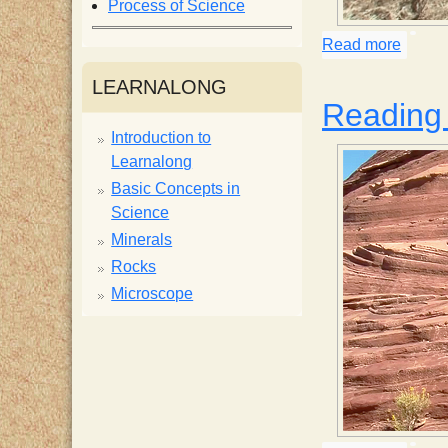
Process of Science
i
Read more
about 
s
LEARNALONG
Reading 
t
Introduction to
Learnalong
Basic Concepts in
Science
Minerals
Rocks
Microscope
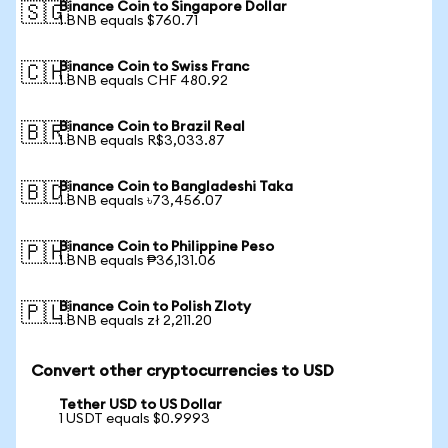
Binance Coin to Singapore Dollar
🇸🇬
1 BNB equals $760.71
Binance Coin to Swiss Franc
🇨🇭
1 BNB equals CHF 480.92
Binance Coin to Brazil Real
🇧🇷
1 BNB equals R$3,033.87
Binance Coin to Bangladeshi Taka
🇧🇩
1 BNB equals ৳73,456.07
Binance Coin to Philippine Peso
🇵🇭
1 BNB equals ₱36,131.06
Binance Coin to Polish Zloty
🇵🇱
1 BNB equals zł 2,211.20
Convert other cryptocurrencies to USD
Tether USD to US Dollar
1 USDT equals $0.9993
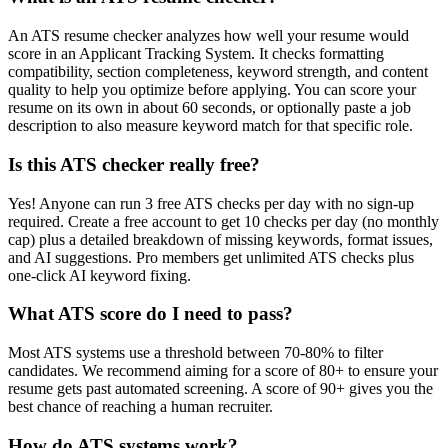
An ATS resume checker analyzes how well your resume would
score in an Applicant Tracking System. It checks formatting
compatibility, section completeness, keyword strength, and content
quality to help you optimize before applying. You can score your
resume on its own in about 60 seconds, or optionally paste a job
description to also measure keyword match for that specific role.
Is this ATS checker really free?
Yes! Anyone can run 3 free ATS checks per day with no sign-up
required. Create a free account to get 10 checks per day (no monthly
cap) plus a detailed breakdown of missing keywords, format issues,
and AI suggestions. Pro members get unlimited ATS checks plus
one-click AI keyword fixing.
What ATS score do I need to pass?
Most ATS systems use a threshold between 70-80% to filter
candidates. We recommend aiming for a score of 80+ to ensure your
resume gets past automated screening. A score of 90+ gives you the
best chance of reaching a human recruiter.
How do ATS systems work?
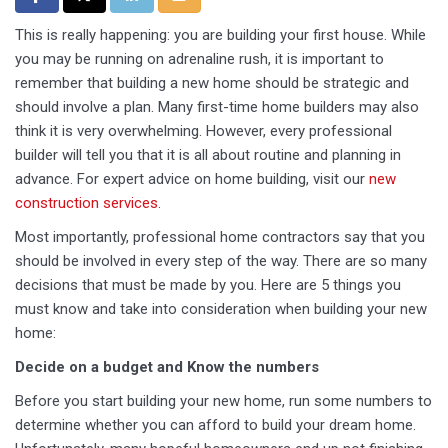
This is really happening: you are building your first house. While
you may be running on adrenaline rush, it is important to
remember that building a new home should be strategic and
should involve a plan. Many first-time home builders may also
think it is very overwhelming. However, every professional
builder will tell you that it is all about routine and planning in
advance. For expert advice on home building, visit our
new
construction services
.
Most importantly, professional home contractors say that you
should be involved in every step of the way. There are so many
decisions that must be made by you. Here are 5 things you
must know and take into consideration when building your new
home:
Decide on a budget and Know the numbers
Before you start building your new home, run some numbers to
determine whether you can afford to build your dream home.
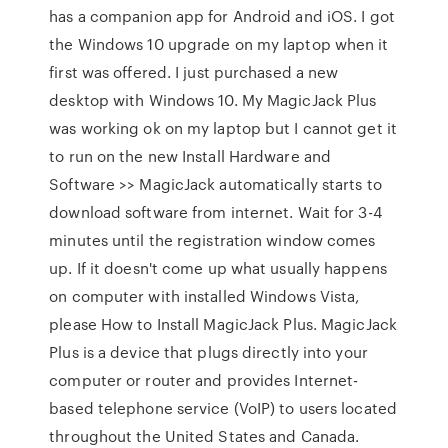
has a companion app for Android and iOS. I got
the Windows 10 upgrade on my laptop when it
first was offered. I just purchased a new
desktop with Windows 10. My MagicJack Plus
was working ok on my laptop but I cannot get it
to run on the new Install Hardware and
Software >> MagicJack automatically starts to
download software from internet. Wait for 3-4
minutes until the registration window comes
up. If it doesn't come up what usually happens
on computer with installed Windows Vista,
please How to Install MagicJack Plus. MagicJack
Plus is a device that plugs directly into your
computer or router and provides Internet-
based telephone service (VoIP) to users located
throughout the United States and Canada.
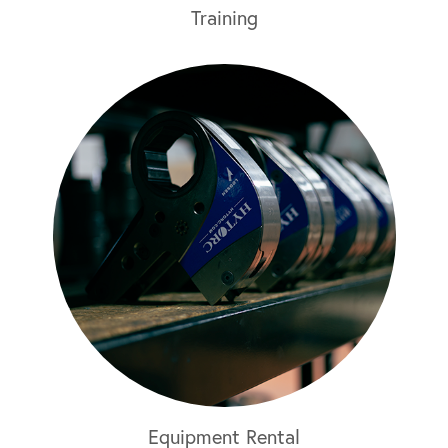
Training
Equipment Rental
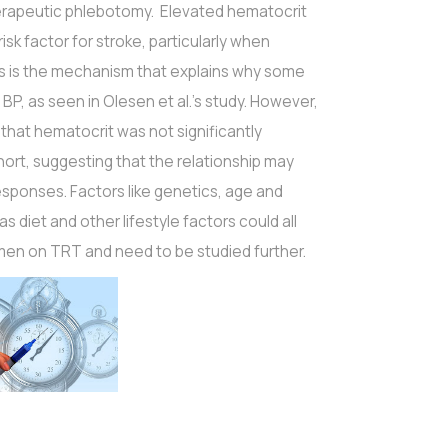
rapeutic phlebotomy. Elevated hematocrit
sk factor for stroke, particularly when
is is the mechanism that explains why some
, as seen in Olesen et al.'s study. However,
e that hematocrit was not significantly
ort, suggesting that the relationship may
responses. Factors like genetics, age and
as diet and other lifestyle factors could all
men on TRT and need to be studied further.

★ ★ ★ ★

## ABOUT THIS TASK
Among the records above, how many lines contain the word "systems"? Answer with the number by itself.

## SOLUTION TO THIS TASK
2